这是一个难解的千古之谜。苏武曾专门为此撰写了一篇《留侯论》,他是如此解读这个千古之谜的:“夫老人者,以为子房才有余而忧其度量之不足,故深折其少年刚锐之气,使之忍小愤而就大谋。”

晚霞如火,金色的霞光染得河水泛着多彩的光斑,在缓缓流动的河面上跳荡。

张良沿着下邳城郊外的一条小河漫步,他边走边饶有趣味地观看着那淙淙流淌的河水,在一块块石头上激起的浪花。一条河水,从山涧小溪到流入东海的滔滔大江,要遭遇多少撞击?然而每一次撞击,又会绽放出一朵决不重复的美丽的花朵。

这时他听见前边隐隐传来一个男人沙哑而苍凉的歌声。他寻声走去,歌声变得越来越清晰了:

沧浪之水清兮,

可以濯吾缨。

沧浪之水浊兮,

可以濯吾足。

前面有一座石拱桥,在桥栏上坐着一个蓬发垢面的老人,满头乱蓬蓬的白发,满脸乱蓬蓬的胡须。把一张醉得通红的脸,映衬得格外的醒目。再加上一束金灿灿的夕阳,正投射到他的脸上,显得特别神奇夺目。

他仰望着一张脸,眯着双眼忘情地高声唱着,一条腿架在另一条腿上,悬在河上随着歌声的节奏摇晃。唱着唱着,脚上的一只破鞋,一下子掉入河中。他微微睁开双眼,瞥见了正走上桥头的张良。

“喂,年轻人,下去把那只鞋与我拾起来!”

张良在一瞬间愣住了,心中涌起了极大的反感。这个醉汉,竟然傲慢无礼到要别人下河去给他拾鞋!他感到一种人格的侮辱,本想上前将他揍个半死,让他从酒醉中清醒过来。但他立刻转念一想,算了,何必与一个醉汉计较,他不屑一顾地擦身而过,抬头回望西天的云彩。

老头子对他这些举动,连看也不看一眼,仍然用令人难以容忍的口气大声喊道:“喂,年轻人,你没有听见吗?叫你把鞋给我拾起来!”

张良猛地转过身来,一动不动地站着,脸上青一阵紫一阵。
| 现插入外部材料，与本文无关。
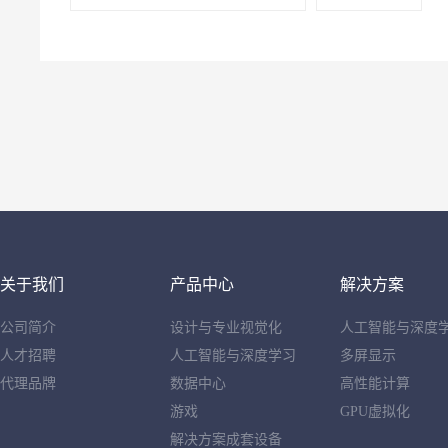
关于我们
产品中心
解决方案
公司简介
设计与专业视觉化
人工智能与深度
人才招聘
人工智能与深度学习
多屏显示
代理品牌
数据中心
高性能计算
游戏
GPU虚拟化
解决方案成套设备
要说他是一个无知的老叟吧,听他唱的“沧浪之水”,却又是那般意味深长,令人久久难忘。可为什么又 如此愚顽颟顸,使人憎恶?看在他吟唱出了那么一首美好动人的歌,再加上他又是那么一把年纪了,帮他一回也无妨,何必生这种人的气?平时不是经常告诫自己, 要吃得亏,受得气,能屈能伸吗?怎么遇到一点小事,就不能克制自己呢?

他默默地下到河底,拾起那只又脏又破的鞋,来到老叟面前,伸手递给他,心想这下总该满意了吧?

没想到这糟老头连手也懒得伸一下,用下巴向那只光脚点了一点,竟然说:

“把它给我穿上呀!”

得寸进尺,这老叟也真太过份了。

张良提着那只破鞋,扔也不是,穿也不是,世上还真难遇上这般刁钻古怪、毫无自知之明的人。穿就穿,看你又还能再说些什么?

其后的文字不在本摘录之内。